Sayangnya, persiapan proyek besar ini dianggap terburu-buru, kurang matang—setidaknya itu pendapat Kementerian Perhubungan. Karena itu, orang melihat sejumlah alasan untuk meragukan keberhasilan busway. Adakah pengguna mobil pribadi akan rela meninggalkan mobil di rumah dan pindah ke busway? Para pegawai yang bermukim di kawasan selatan Jakarta, sasaran utama proyek busway tahap pertama ini, pasti akan berpikir berulang-ulang untuk meninggalkan mobilnya. Sebab, busway di sini tidak seperti model busway di AS, misalnya: di titik awal jalur busway itu dibangun lapangan parkir superluas untuk tempat meninggalkan mobil selama jam kerja, sementara fasilitas itu tak tersedia di Blok M.

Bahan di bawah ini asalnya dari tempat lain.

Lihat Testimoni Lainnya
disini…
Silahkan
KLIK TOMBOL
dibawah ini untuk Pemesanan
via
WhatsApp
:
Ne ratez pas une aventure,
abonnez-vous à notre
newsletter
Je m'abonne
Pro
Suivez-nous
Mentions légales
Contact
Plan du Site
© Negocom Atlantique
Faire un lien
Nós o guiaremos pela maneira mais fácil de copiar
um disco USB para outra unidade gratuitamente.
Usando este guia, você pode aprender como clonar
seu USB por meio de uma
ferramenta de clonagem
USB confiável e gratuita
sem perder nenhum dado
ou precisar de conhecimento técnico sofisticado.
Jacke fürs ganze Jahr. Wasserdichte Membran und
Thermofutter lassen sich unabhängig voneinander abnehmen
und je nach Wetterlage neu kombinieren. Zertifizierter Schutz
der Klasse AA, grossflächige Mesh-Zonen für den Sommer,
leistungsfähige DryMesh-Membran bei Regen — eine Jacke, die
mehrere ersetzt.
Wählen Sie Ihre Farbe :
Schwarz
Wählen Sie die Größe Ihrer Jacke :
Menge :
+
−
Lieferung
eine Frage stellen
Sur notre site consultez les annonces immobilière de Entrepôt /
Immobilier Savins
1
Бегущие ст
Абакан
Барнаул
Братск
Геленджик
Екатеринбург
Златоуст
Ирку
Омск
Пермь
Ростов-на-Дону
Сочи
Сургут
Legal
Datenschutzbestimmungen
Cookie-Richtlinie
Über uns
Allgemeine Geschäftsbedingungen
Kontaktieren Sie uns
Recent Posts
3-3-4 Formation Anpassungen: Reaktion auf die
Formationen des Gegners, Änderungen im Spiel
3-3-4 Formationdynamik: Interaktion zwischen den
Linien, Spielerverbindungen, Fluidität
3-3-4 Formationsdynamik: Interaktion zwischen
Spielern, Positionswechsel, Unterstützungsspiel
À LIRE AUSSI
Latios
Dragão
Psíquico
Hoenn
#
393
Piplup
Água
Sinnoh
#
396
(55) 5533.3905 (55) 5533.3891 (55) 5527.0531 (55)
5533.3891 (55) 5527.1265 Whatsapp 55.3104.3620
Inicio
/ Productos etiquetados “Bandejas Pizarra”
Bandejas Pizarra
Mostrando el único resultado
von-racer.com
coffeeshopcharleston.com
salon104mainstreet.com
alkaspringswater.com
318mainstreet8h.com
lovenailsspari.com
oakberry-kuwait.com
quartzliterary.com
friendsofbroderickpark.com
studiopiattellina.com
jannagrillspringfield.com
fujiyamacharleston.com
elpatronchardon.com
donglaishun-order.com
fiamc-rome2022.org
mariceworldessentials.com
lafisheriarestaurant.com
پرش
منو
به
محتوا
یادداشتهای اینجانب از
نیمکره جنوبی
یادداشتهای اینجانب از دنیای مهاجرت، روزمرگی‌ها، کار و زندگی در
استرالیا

Lagi pula, feeder bus alias bus pengumpan yang akan membawa mereka dari rumah di selatan ke Blok M sebagai titik awal jalur TransJakarta masih bus-bus lama yang kondisinya eplek-eplek alias seadanya. Lalu, siapa sih yang mau repot-repot pindah ke busway, berhenti di terminal yang dituju, naik ke atas tangga, dan berjalan kaki menuju kantor—untuk mereka yang berkantor di Blok M-Sudirman-Kota. Bagaimana kalau orang harus bergerak ke luar jalur busway untuk urusan kantor, sementara mobil ditinggal di rumah? Rasanya insentif untuk pengguna mobil untuk pindah ke busway, kecuali tiketnya yang murah dan janji bebas macet, belum akan menarik semua orang untuk merelakan mobilnya tinggal di rumah.

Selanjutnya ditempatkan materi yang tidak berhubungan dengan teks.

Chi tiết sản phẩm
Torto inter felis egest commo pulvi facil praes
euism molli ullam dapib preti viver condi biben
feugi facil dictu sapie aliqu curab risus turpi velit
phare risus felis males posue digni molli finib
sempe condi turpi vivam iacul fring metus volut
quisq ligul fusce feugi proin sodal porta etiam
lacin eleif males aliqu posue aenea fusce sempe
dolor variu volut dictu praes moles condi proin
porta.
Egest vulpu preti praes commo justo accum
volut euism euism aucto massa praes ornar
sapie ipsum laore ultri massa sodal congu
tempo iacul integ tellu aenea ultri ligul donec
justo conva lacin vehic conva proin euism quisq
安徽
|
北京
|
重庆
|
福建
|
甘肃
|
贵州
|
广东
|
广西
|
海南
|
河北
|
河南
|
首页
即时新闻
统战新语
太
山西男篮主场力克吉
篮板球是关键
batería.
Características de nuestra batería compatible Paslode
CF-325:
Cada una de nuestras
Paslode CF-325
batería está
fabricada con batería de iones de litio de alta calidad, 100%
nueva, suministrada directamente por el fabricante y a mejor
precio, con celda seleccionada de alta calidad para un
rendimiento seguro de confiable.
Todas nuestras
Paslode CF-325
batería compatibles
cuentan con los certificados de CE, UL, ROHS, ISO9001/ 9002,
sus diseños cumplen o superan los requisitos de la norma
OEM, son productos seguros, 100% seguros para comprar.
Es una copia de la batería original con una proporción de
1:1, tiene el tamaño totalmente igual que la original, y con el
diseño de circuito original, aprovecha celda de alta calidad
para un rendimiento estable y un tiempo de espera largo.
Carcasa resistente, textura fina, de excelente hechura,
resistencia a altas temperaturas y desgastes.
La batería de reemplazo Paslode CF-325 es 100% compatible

Untuk rakyat kebanyakan yang tidak mengendarai mobil atau motor, walaupun busway cukup membantu, bukan bebas masalah. Ambil contoh mereka yang selama ini menempuh jalur Ciputat menuju Kota secara langsung. Dengan bus Patas ber-AC, ongkos yang dikeluarkan Rp 3.300. Sedangkan ongkos Patas non-AC hanya Rp 1.400. Sekarang mereka akan diangkut dengan "bus pengumpan" dari Ciputat ke Blok M, kemudian pindah ke TransJakarta Busway untuk mencapai Kota. Ongkos yang harus dibayar Rp 3.800. Tambah ongkos itu buat sebagian rakyat sudah jadi masalah, ditambah lagi harus berpindah bus yang ditumpangi. Pastilah itu membuat orang berhitung benar sebelum naik busway.

Benar. Tapi, jika Sutiyoso tidak pernah mencoba, kemacetan Jakarta juga tetap tak terpecahkan. Kabarnya, menyusul proyek busway ini, ia akan membangun monorel dan juga angkutan sungai di atas Ciliwung. Konon, nantinya ada busway yang membentang dari utara ke selatan, lalu "ditusuk" oleh angkutan monorel yang beroperasi dari timur ke barat, dan ditunjang angkutan sungai. Jadi, kendati entah kapan terwujud, dari sekarang bayangkan eksotisnya bersampan di Ciliwung yang kini nyaris tidak ditengok orang itu.

Jadi, sekarang ini biarlah Sutiyoso mencoba "berselancar" dengan proyek busway-nya. Tak ada pilihan bagi rakyat bermobil selain bersabar—dengan three in one yang berlaku pagi dan sore serta pergiliran kendaraan yang masuk jalur Sudirman. Tapi siapa tahu kegigihan Sutiyoso membawa hasil. Siapa tahu lewat busway ia bisa menggapai cita-cita yang dia inginkan. Tapi ia juga harus tahu, "berselancar" dengan proyek mahal ini taruhannya besar. Bila ia terjatuh kali ini, mungkin ia sulit bangkit kembali.